- [Directions for this task] Your job is to transcribe all the records that follow, excluding any pictures.

== Segment start ==

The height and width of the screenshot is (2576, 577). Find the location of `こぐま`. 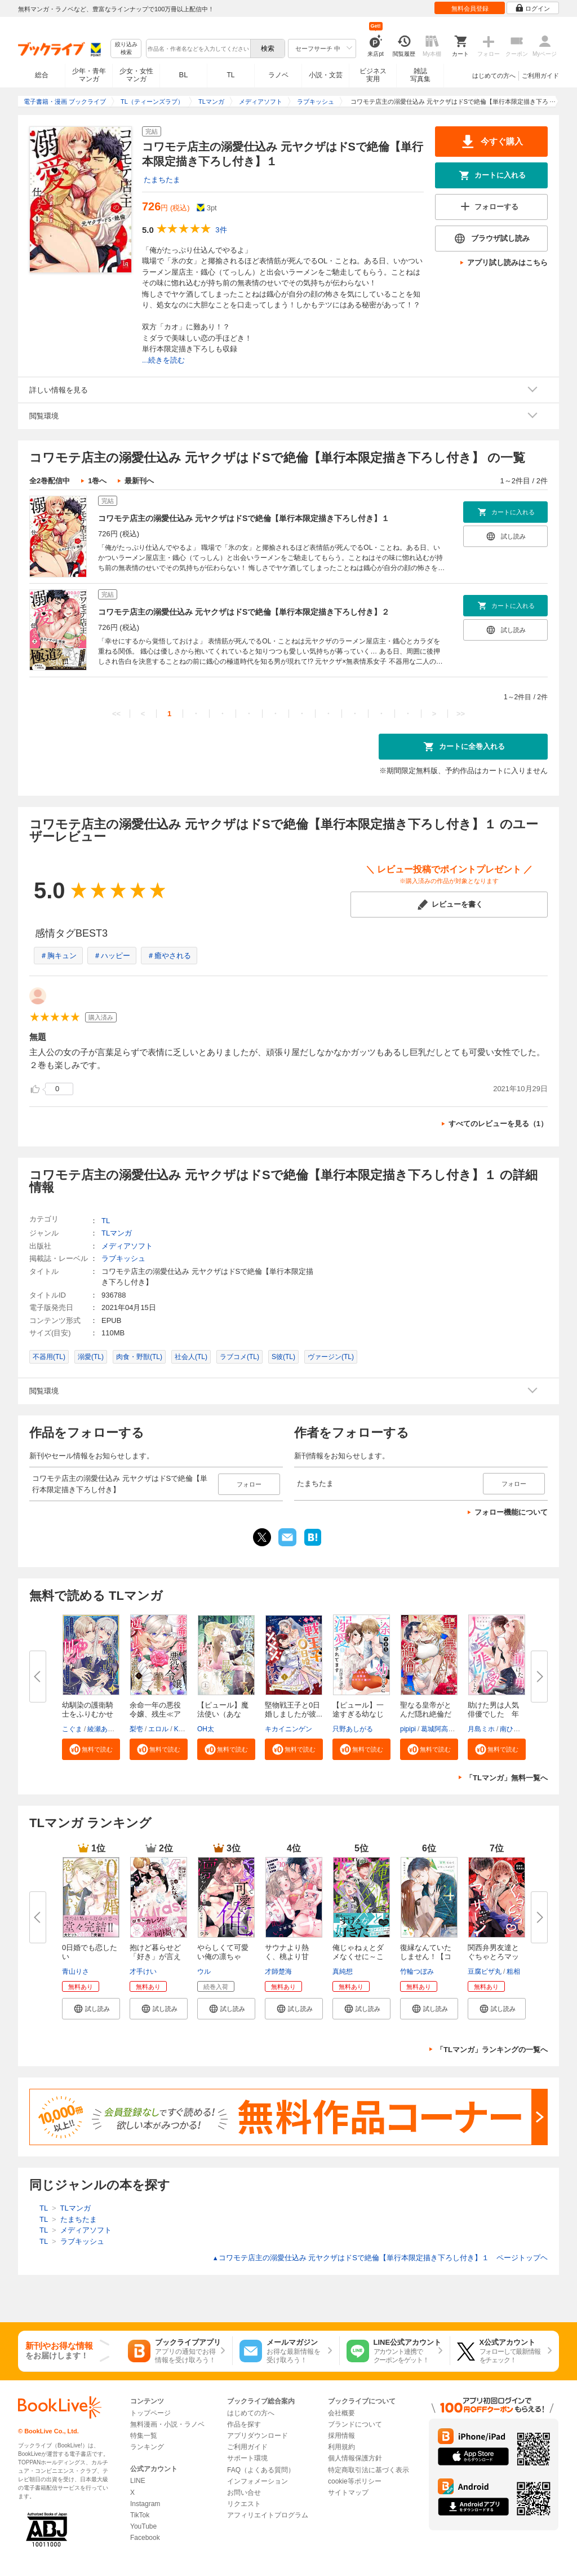

こぐま is located at coordinates (72, 1729).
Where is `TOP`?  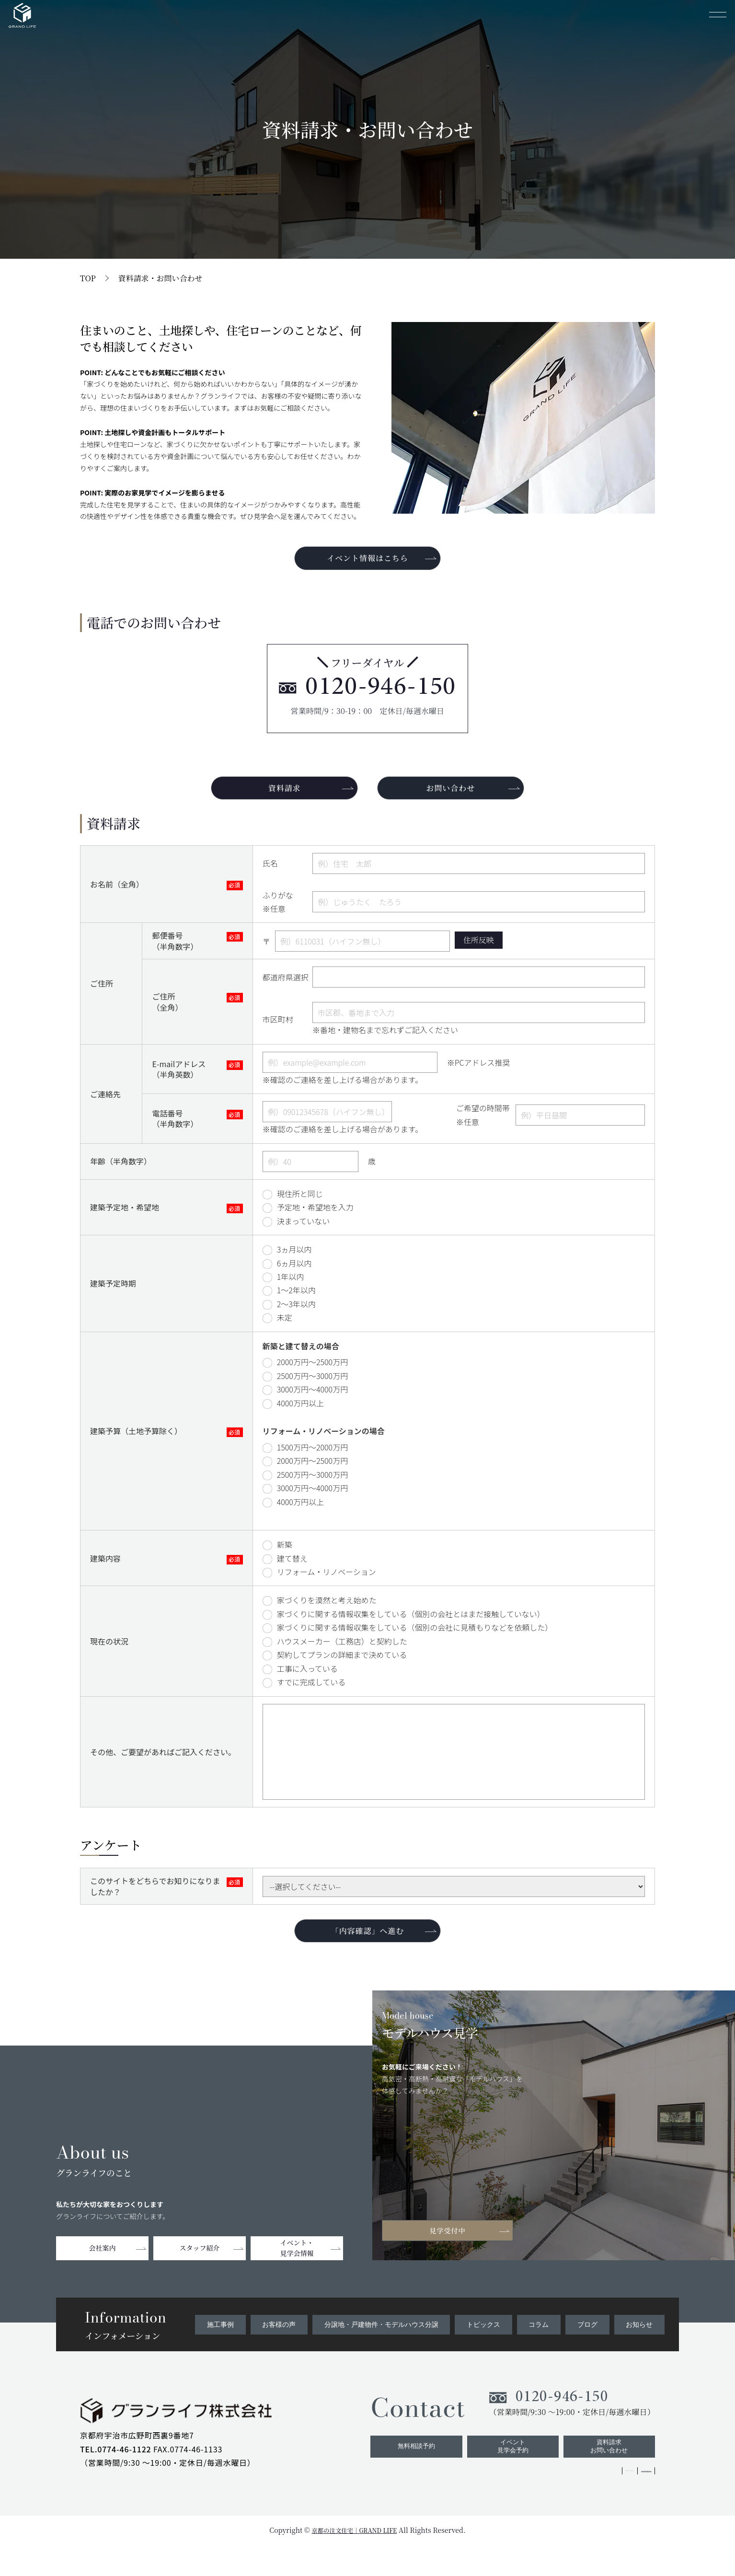
TOP is located at coordinates (88, 278).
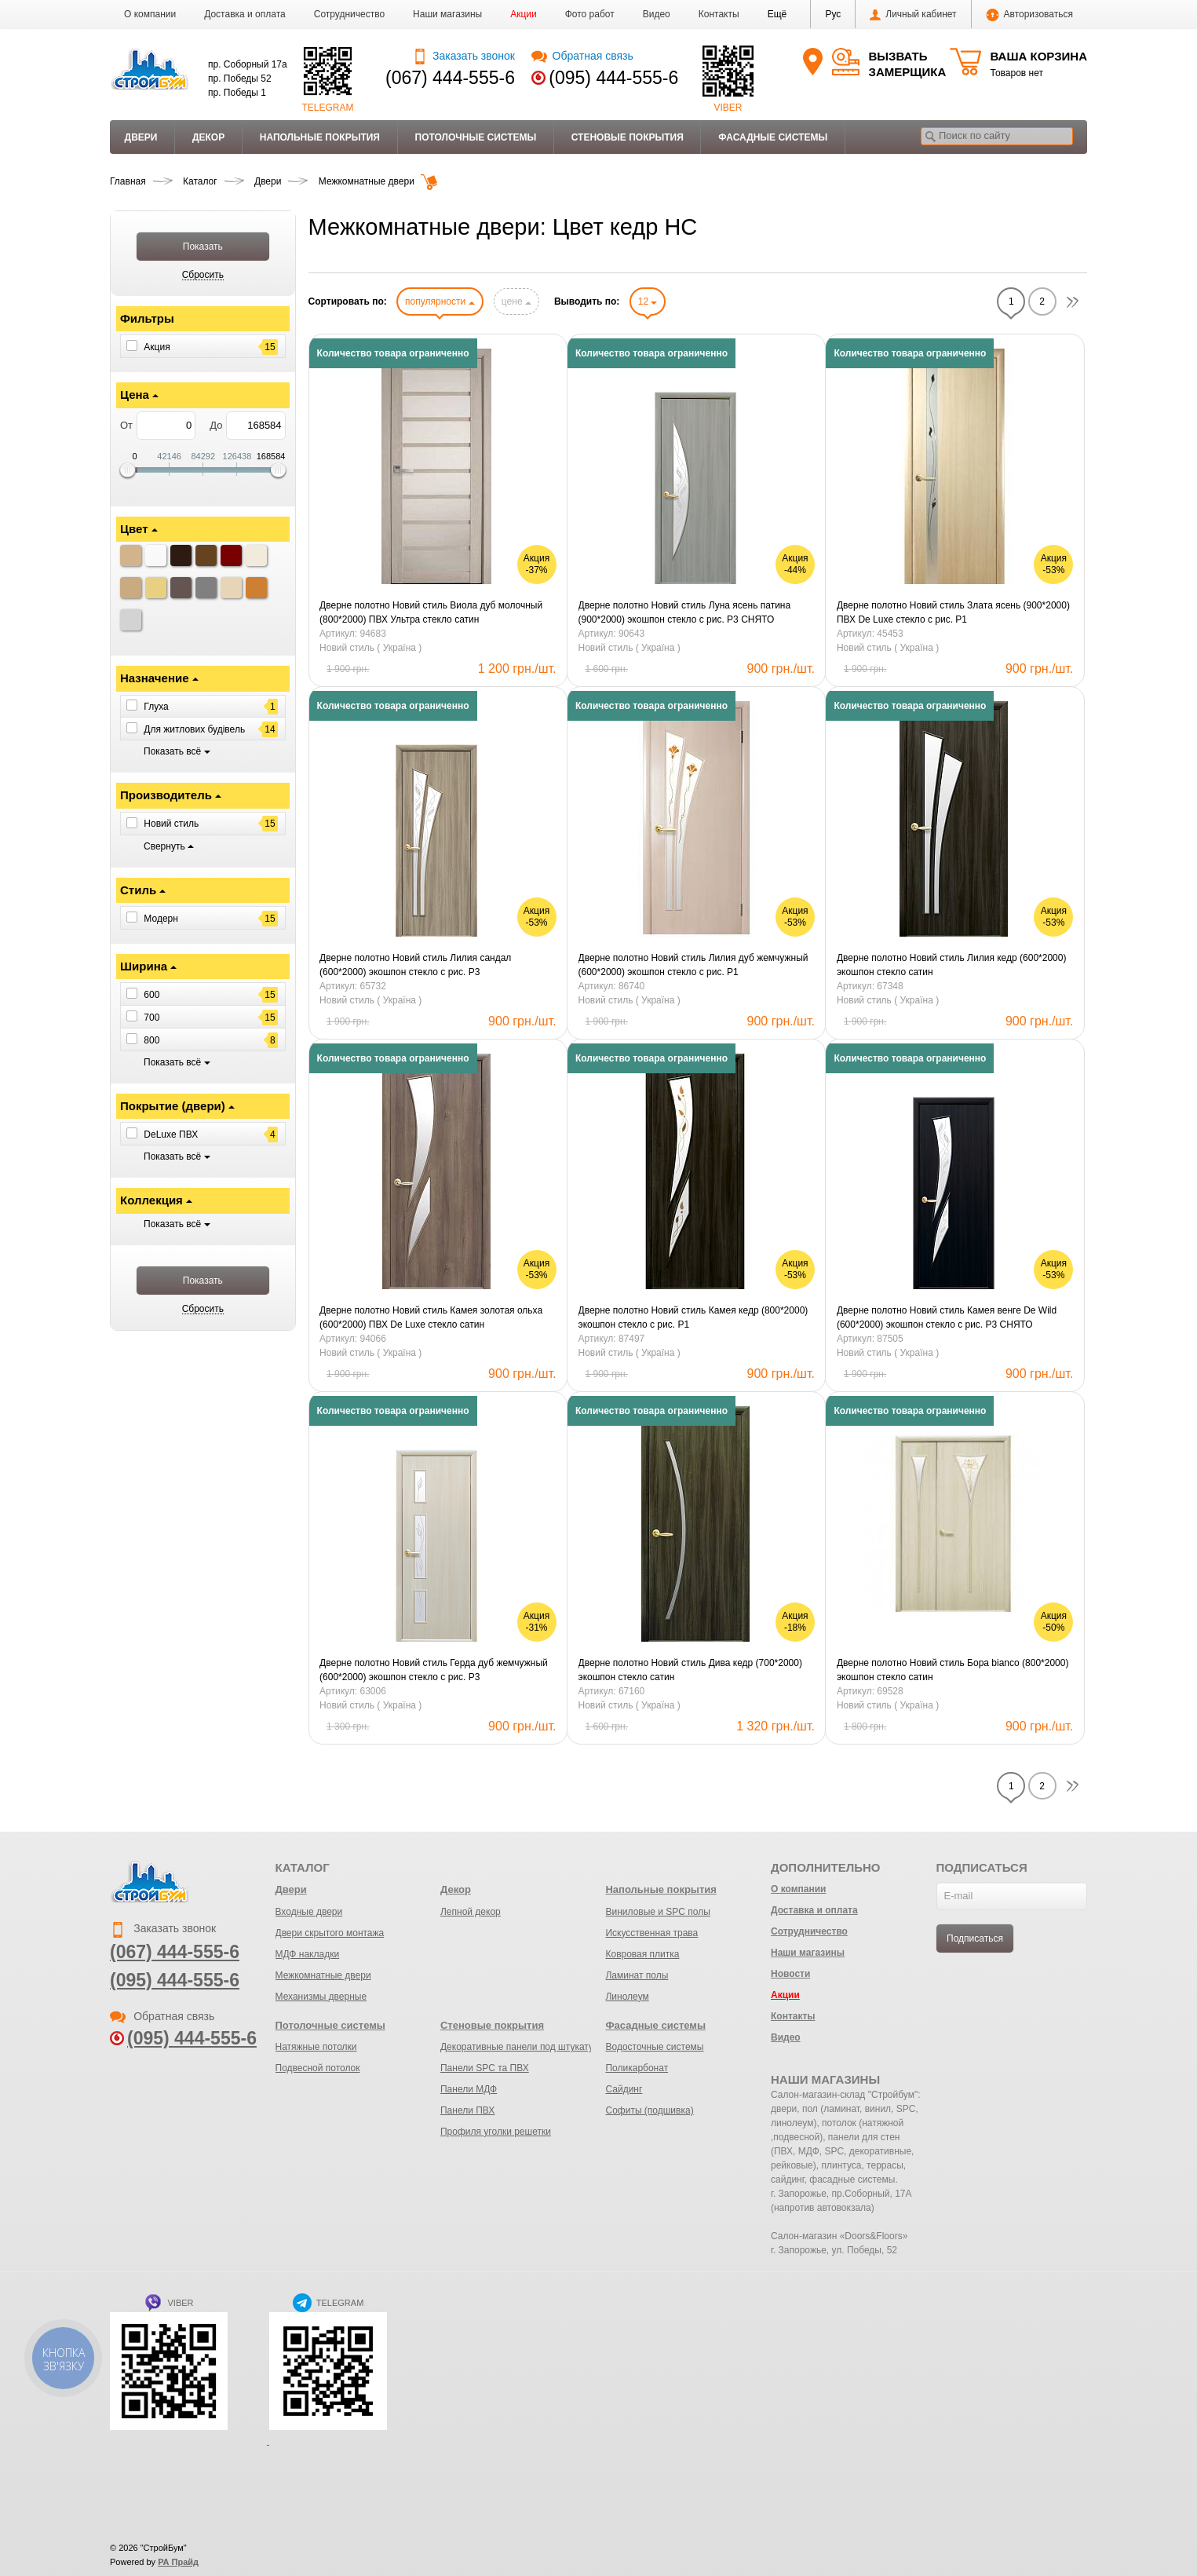 Image resolution: width=1197 pixels, height=2576 pixels. What do you see at coordinates (719, 14) in the screenshot?
I see `Контакты` at bounding box center [719, 14].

== Segment end ==

- [Solution to this problem]
The height and width of the screenshot is (2576, 577). Find the location of `こぐま`. 

こぐま is located at coordinates (72, 1729).
Where is `TOP`?  
TOP is located at coordinates (88, 278).
 Image resolution: width=1197 pixels, height=2576 pixels. What do you see at coordinates (719, 14) in the screenshot?
I see `Контакты` at bounding box center [719, 14].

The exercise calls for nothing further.